Much freer access for goods and staff is needed, Mr. Holmes, who also serves as Emergency Relief Coordinator, told the 15-member body. While Israel has allowed increased shipments of basic commodities with 120 truckloads getting in on good days, the normal daily requirement is a minimum of 500. Many humanitarian workers continue to be refused regular entry.

If aid workers continue to face rigid limits on their movement and essential items such as construction materials, pipes, electrical wires and transformers are kept out, the lives of the Gazan people cannot significantly improve, he said.

The Under-Secretary-General also emphasized that Hamas must refrain from any interference with the movement or distribution of humanitarian goods, noting that reconciliation between Hamas and the Palestinian Authority, which it ousted from Gaza in 2007, would best facilitate relief and recovery activities.

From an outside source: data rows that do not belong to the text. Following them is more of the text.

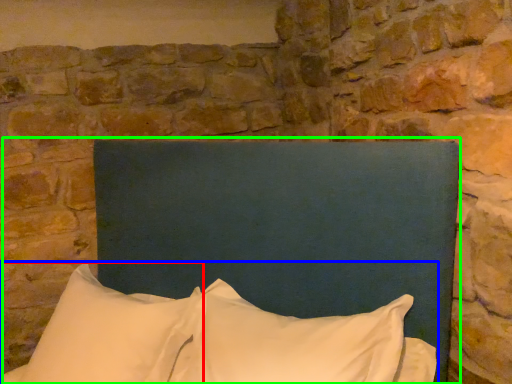 Question: Considering the real-world distances, which object is farthest from pillow (highlighted by a red box)? pillow (highlighted by a blue box) or bed (highlighted by a green box)?

Choices:
 (A) pillow
 (B) bed

Answer: (B) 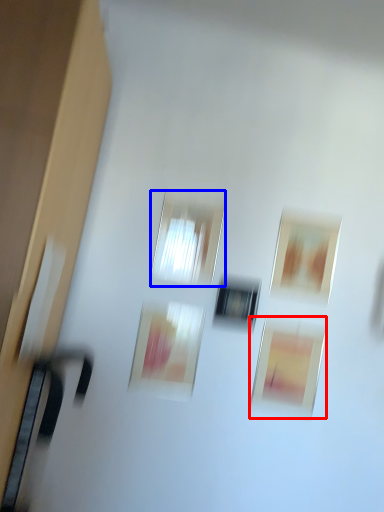 Question: Among these objects, which one is farthest to the camera, picture frame (highlighted by a red box) or window (highlighted by a blue box)?

Choices:
 (A) picture frame
 (B) window

Answer: (A) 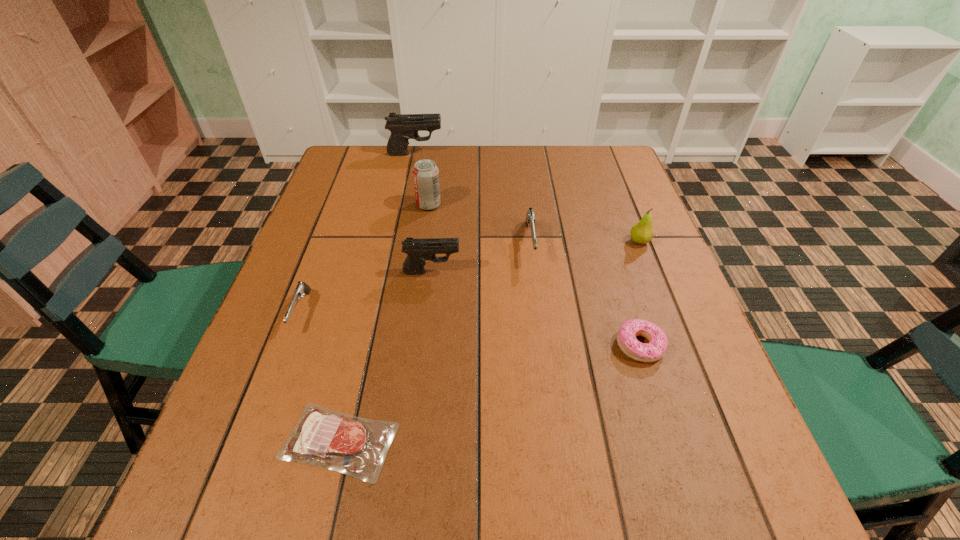 I want to click on free space located on the front-facing side of the left silver pistol, so click(281, 366).

This screenshot has width=960, height=540. What are the coordinates of `free location located on the back of the seventh object from left to right` in the screenshot? It's located at (599, 214).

“The people of Gaza have continued to exist in what is effectively a giant open-air prison, without normality or dignity. Their lives have been put at risk recklessly by indiscriminate rocket attacks from their midst, which have also killed, injured and traumatized Israeli civilians in Southern Israel. They have now endured a terrifying assault, and must live with its devastating aftermath,” he concluded.

“This is not sustainable or acceptable. It can only lead to more despair, suffering, death and destruction in the coming years, and perhaps fatally undermine the two-state solution we all seek,” he added, referring to the Roadmap plan for Israel and Palestine to live side by side in peace.

“It must therefore be in the long term interests of all parties, including Israel, to ease conditions for the people of Gaza, by opening the crossings, facilitating the provision of assistance, and allowing them to live, work and hope again.”

Addressing the same Council session before it adjourned for consultations, the head of the UN senior UN refugee official in the region cited the apparent systematic destruction of schools, universities, residential buildings, factories, shops and farms. “Every Gazan projects a sense of having stared death in the face,” UNRWA Commissioner General Karen AbuZayd said.

“There is rage against the attackers for often failing top distinguish between military targets and civilians and there is also resentment against the international community for having allowed first the siege and then the war to go on for so long,” she added, calling for political action to end the occupation and peacefully resolve the Israeli-Palestinian conflict.

Meanwhile, the Office of the UN Special Coordinator for the Middle East Peace Process (UNSCO) reported that all crossings were closed today as a result of an Israeli soldier being killed.

For its part, the UN Development Programme (UNDP) is currently assessing damage and preparing a plan for reconstruction, focusing on rubble removal, agriculture, water and sanitation, while the UN Children’s Fund (UNICEF) is providing essential educational equipment and materials to help restore a sense of normalcy for youngsters. In northern Gaza, UNICEF tents are serving as temporary learning spaces for girls.